Petitioners, health care clinics and a nonprofit organization supporting abortion rights, sued respondent antiabortion groups, alleging that the antiabortion groups violated the Racketeer Influenced and Corrupt Organizations Act (RICO), 18 U.S.C.S. § 1962 by engaging in a nationwide conspiracy to shut down abortion clinics through a pattern of racketeering activity, including extortion. Petitioners alleged that the protesters conspired to use threatened or actual force, violence, or fear to induce clinic employees to give up their jobs, doctors to give up their economic right to practice medicine, and patients to give up their right to obtain medical services at the clinics, and that this conspiracy had injured the business and property interests of the clinics.
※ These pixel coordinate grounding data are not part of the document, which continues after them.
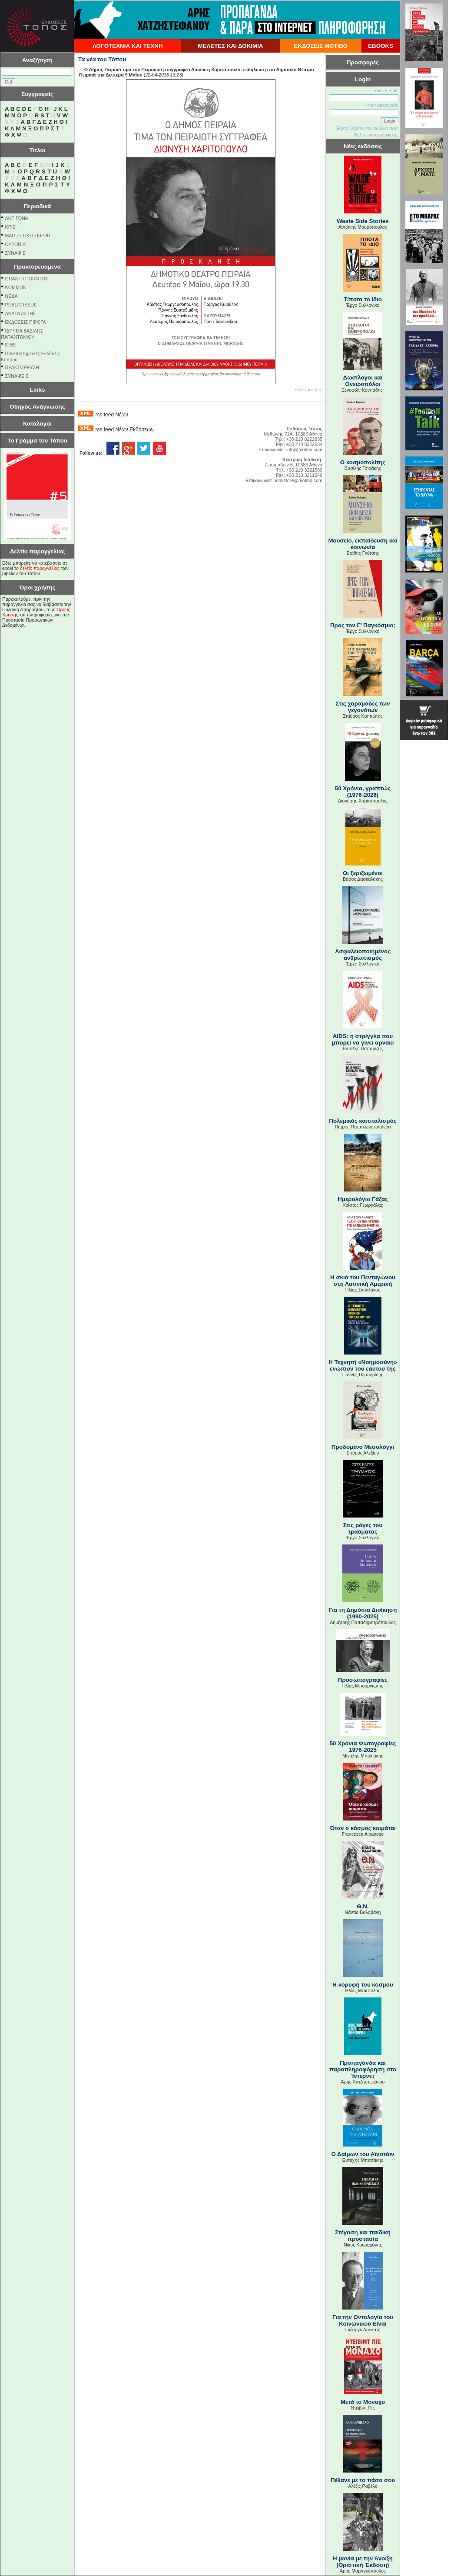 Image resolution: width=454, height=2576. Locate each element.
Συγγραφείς (37, 94)
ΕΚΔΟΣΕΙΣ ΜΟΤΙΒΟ (321, 46)
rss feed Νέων (111, 415)
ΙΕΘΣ (10, 344)
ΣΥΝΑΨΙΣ (15, 253)
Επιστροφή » (308, 389)
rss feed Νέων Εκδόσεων (124, 429)
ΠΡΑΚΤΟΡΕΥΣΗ (22, 367)
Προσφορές (363, 62)
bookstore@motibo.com (297, 480)
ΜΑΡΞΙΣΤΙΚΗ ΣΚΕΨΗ (27, 235)
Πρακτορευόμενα (37, 266)
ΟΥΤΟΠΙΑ (15, 244)
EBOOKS (380, 46)
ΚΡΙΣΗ (12, 227)
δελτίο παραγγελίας (40, 568)
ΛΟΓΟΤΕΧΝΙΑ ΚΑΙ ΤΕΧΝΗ (128, 46)
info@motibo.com (304, 449)
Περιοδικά (37, 206)
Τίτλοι (38, 150)
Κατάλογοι (37, 423)
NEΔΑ (11, 296)
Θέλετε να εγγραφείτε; (376, 134)
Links (37, 389)
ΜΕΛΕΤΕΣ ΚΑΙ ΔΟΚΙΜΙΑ (230, 46)
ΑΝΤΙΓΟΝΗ (17, 218)
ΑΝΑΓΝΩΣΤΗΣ (20, 313)
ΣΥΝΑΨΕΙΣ (17, 376)
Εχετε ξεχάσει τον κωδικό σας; (367, 128)
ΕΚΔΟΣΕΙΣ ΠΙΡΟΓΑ (25, 322)
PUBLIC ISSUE (21, 304)
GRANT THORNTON (27, 278)
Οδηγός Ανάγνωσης (37, 406)
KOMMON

The United States District Court for the Northern District of Illinois dismissed the case and held that petitioners, by failing to allege that the enterprise had a profit-generating purpose, had failed to state a claim under 1962(c), and therefore, the claim under 1962(d) could not stand. The United States Court of Appeals for the Seventh Circuit, expressing the view that noneconomic crimes committed in furtherance of noneconomic motives were not within the ambit of RICO, affirmed the dismissal. Petitioners challenged the decision.

Issue:

Did RICO require that a racketeering enterprise be motivated by an economic purpose? 

Answer:

No.

Conclusion:

The Court held that RICO did not require proof that either the racketeering enterprise or the predicate acts of racketeering were motivated by an economic purpose, and therefore, if the protesters had conspired by conducting the coalition through a pattern of racketeering activity to shut down the clinics, then the clinics could maintain a RICO action against the protesters for violating 1962(c) and 1962(d), because nowhere in either 18 USCS 1961's RICO definitions or in 1962(c) was there required an economic motive.